7 Garage Door Safety Tips

7 Garage Door Safety Tips

Garage door is the substantial moving object at our your home. Nobody  want to clutter with it. As per the report every year, at least 15,000 injuries happen from garage doors across the world, as per the U.S. Consumer Product Safety Commission’s National Electronic Injury Surveillance System (NEISS).

These tips, along with constant maintenance, will help to keep your family safe.

 

1. Check the safety sensors

The garage door opener’s safety sensors are attached with the rails on which the garage door moves about six inches from the ground. Their job is to reverse the movement of a closing garage door if a person or animal walks under a closing garage door.

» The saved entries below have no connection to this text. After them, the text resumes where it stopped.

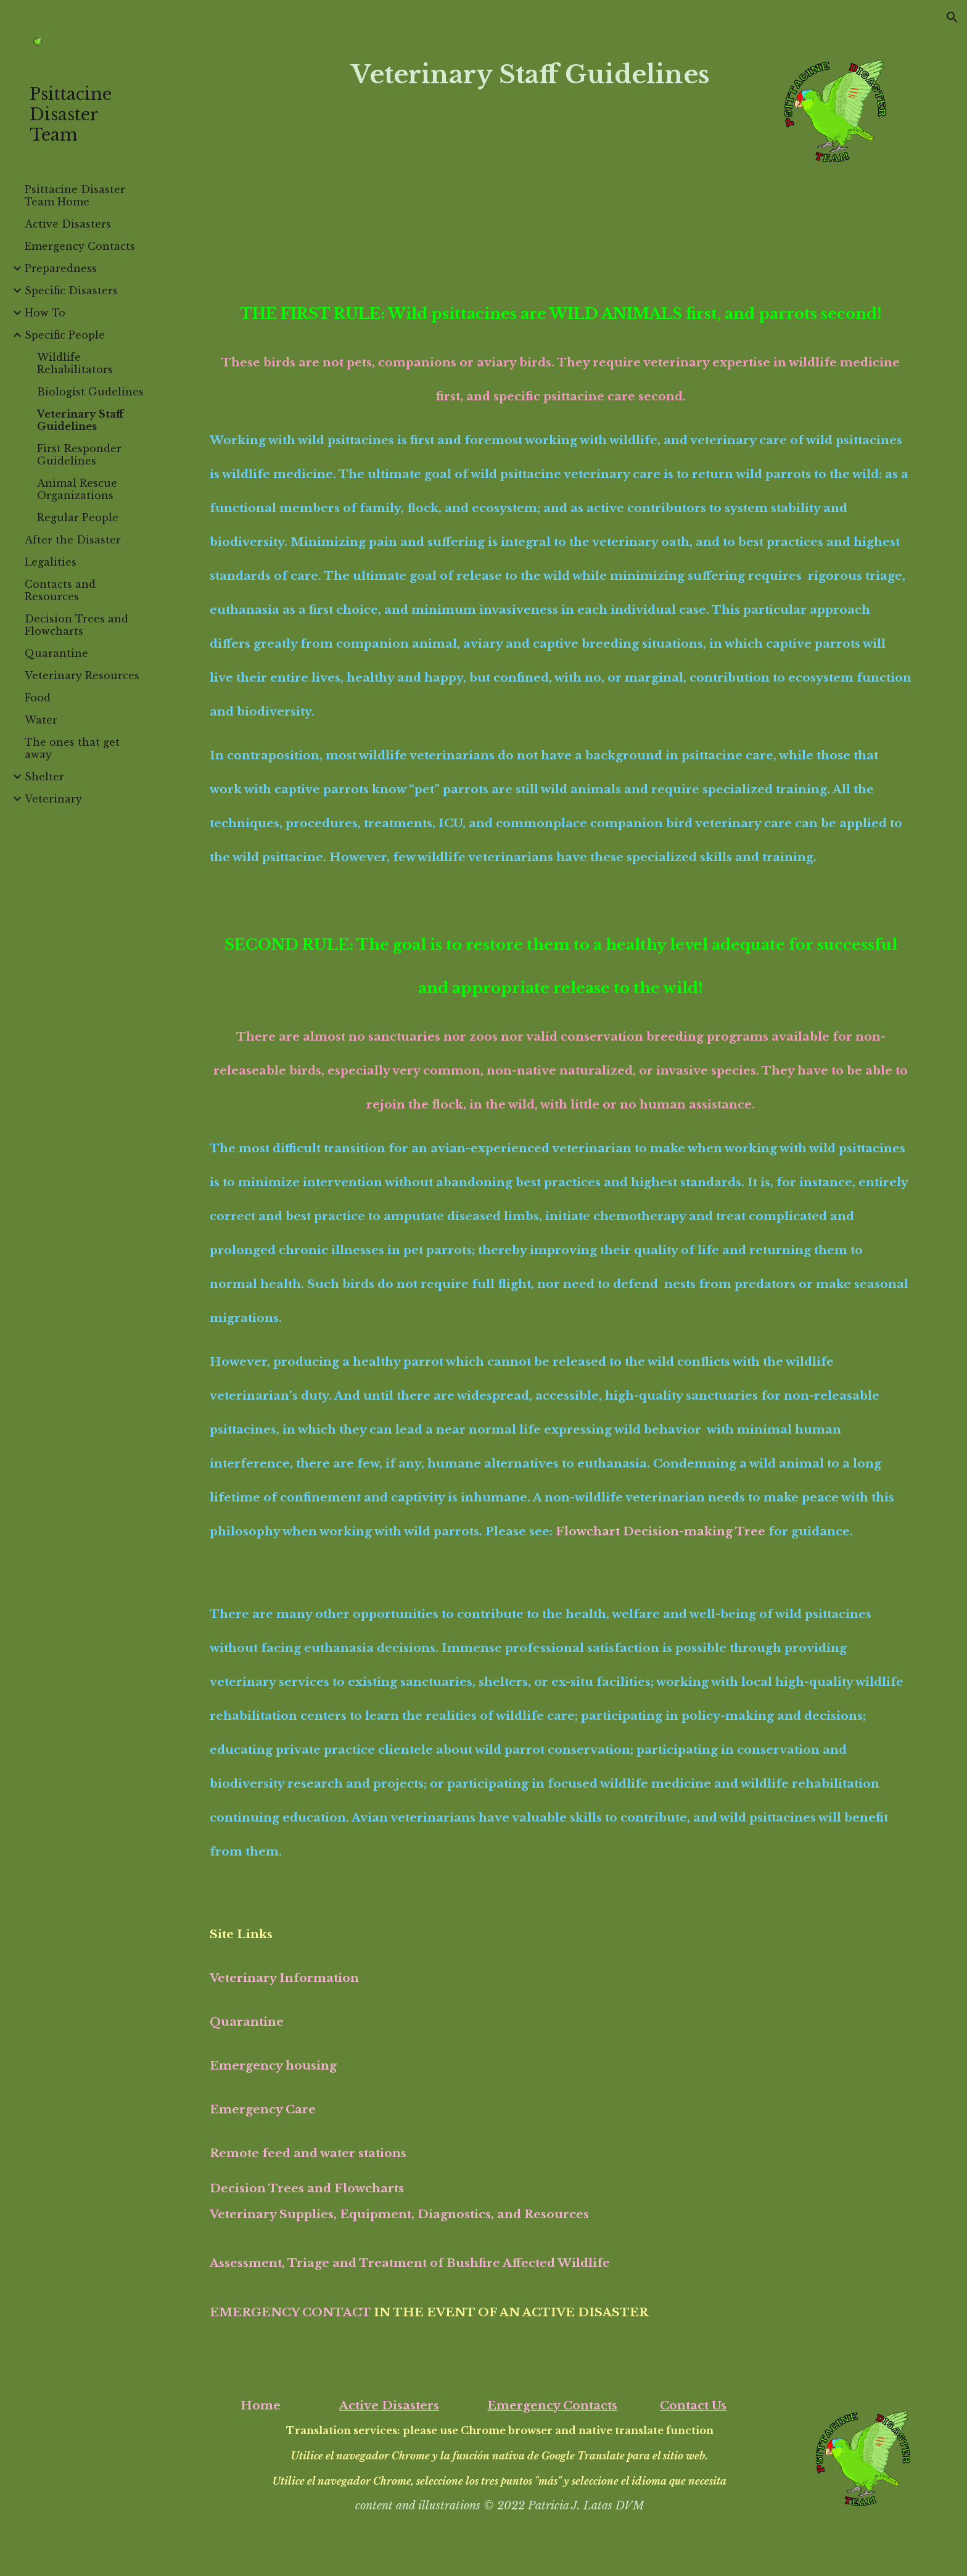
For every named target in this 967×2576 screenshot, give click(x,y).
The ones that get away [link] (72, 748)
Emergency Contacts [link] (80, 246)
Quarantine (247, 2022)
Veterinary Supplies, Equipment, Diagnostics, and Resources (399, 2214)
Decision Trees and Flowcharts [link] (76, 625)
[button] (952, 17)
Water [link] (41, 720)
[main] (530, 73)
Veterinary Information (284, 1978)
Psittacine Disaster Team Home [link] (75, 195)
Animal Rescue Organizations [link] (77, 489)
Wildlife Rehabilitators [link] (75, 363)
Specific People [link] (65, 335)
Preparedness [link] (61, 268)
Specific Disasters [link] (71, 290)
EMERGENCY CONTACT (290, 2312)
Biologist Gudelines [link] (90, 392)
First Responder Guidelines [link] (79, 454)
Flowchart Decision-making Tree (660, 1531)
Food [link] (38, 697)
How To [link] (45, 313)
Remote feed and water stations (308, 2153)
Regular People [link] (77, 517)
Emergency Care (263, 2109)
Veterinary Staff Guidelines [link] (80, 420)
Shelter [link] (44, 776)
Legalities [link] (50, 562)
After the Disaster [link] (73, 540)
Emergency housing (273, 2065)
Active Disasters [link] (68, 224)
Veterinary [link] (53, 799)
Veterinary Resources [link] (82, 675)
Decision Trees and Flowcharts (307, 2188)
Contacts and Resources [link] (60, 590)
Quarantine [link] (56, 653)
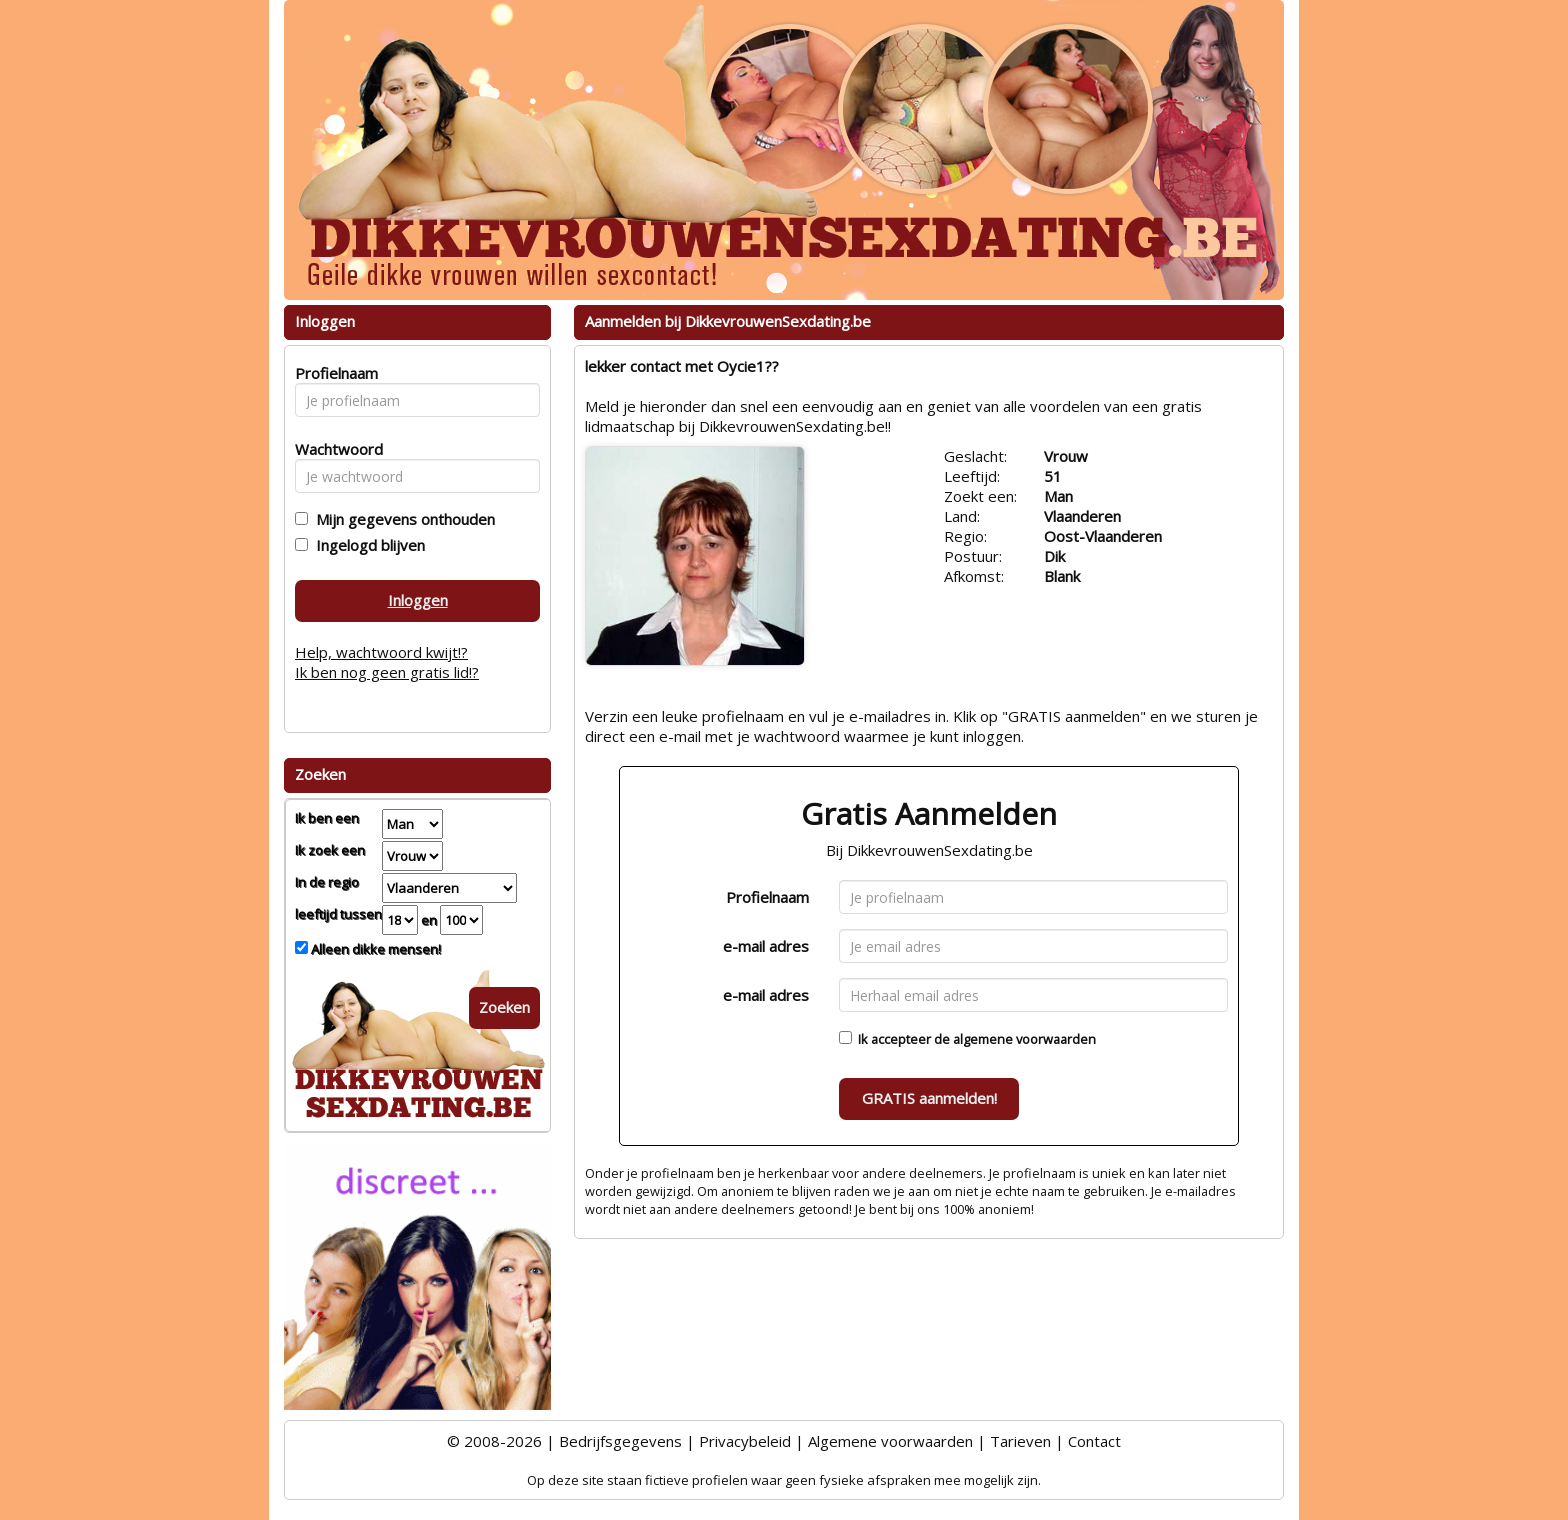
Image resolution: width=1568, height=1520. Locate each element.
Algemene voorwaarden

To check it, push the control button to start closing of the garage door but before the door closes, keep a broom or any object in front of one of the sensors. Blocking the beam should make the door stop immediately and it will reverse. If the door doesn’t reverse then call a garage door opener expert to check the garage door opener and repair it if needed.

2. Don’t share the password  

Many of companies including Craftsman keeps door openers and they let you set one-time and user-specific codes. That is easy to access without you reveal disclose garage door opener’s key pad. It a tech world new smartphone apps also offer more control by allowing you to open and close the door from distance.

3. No free rides

It might seems funny to kids to play with the garage door while drape onto the door handle, so we should focus on this kid activity and we should teach kids that the garage door is not a toy.

4. Keep eyes on your fingers.

We should always keep our eyes on our finger while closing and opening the garage door and children too to keep their hands away from the joints between panels of the garage door when it’s closing or opening. NEISS reports says more than 7,500 injuries from fingers getting caught between door sections every year. Some of the newer doors has pinch protection which reduce the risk of serious hand and finger injuries.

5. Keep garage door opener remotes away from children.

We should always conceal transmitters from children and we make sure that the wall control for the garage door opener is at least 5 feet above from the ground so that young children can not reach to it.

6. Check the auto-reverse

Generally, all the garage door openers are manufactured after 1991 and must have a reversing function that makes a door to change its direction if it comes in touche with something in its path. To test the auto-reverse, open the garage door and place a full roll of paper or a towels on its side below the center of the door. Then press the button to close the garage door. The door should reverse when it touches the paper towel. If not that happens then adjust the door’s downward force, or call in a pro to fixed it.

7. Check the force

The garage door should stop if you try to push it down when it’s going up or push up on the bottom of the door as it is lowering. If it does not happen then you might be able to refine it by yourself by adjusting the force settings.